Errado. No álbum Imagens de Vilas e Cidades
do Brasil Colonial, o arquiteto e professor Nestor Goulart Reis Filho revela que as
cidades fundadas no período colonial foram cuidadosamente planejadas.
O livro é uma coletânea de plantas, mapas,
gravuras e desenhos de cidades brasileiras que nasceram no período colonial. Para Reis
Filho, professor titular da Faculdade de Arquitetura e Urbanismo da Universidade de São
Paulo (FAU-USP), trata-se de uma oportunidade de conhecer a História do Brasil sob outra
ótica.
"Estamos muito acostumados a aprender
nossa História por meio de textos; o livro permite conhecê-la pelos mapas e
plantas", diz o professor, lembrando da influência da arquitetura no conhecimento da
História Antiga. "A arquitetura nos permite uma ampla visão do Egito e da
Grécia."
Pesquisa - O material para o livro foi
coletado por mais de 40 anos em bibliotecas e arquivos públicos, entre eles o da Torre do
Tombo, em Portugal. São imagens raras da vida urbana de norte a sul do País entre os
séculos 15 a 18. Plantas de ruas cuidadosamente reproduzidas, gravuras detalhadas ou
simples desenhos dos arruamentos revelam a preocupação dos colonizadores com o sítio
urbano.
"É um equívoco afirmar que no Brasil
não houve planejamento urbano", diz Reis Filho. Ele cita, por exemplo, a planta de
Salvador na época da sua fundação, em 1549. As ruas foram desenhadas no formato xadrez,
prova do cuidado na disposição dos terrenos.

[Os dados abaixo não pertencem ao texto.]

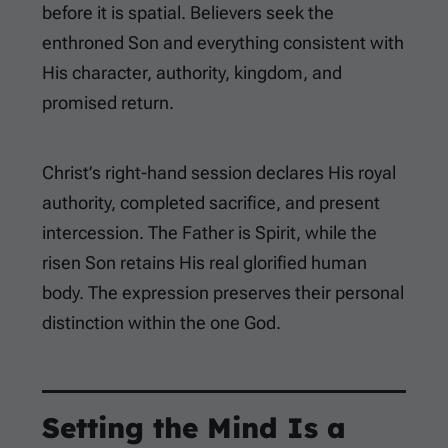
before it is spatial. Believers seek the
enthroned Son and everything consistent with
His character, authority, kingdom, and
promised return.
Christ’s right-hand session declares His royal
authority, completed sacrifice, and present
intercession. The Father is Spirit, while the
risen Son retains His real glorified human
body. The expression preserves their personal
distinction within the one God.
Setting the Mind Is a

Grande parte das ilustrações mostra a
preocupação de Portugal com a defesa do território, revelada pelos muros erguidos nos
núcleos urbanos. Depois da fundação de cidades como Salvador e Recife, os mestres em
fortificações do reino foram enviados ao sul para construir muros de proteção nas
vilas. O da Vila de São Paulo de Piratininga foi erguido por volta de 1560, após a
transferência da população de Santo André da Borda do Campo.
No século 18, o cuidado com o urbanismo
começou a ser sentido em outras cidades do Estado, como Itu, Taubaté e São Luís do
Paraitinga. O conjunto urbano era caracterizado por terrenos de tamanhos iguais e grande
disciplina na construção das residências. "As casas tinham a mesma estatura e as
fachadas, a mesma projeção."
Para o professor, os planos de urbanização
do passado eram melhores do que os atuais. "Havia uma visão muito grande de todo o
conjunto urbano." Como a desigualdade social era menor, a diferença entre as partes
rica e pobre das cidades não era tão gritante do ponto de vista urbano. "Eles
procuravam organizar toda a população."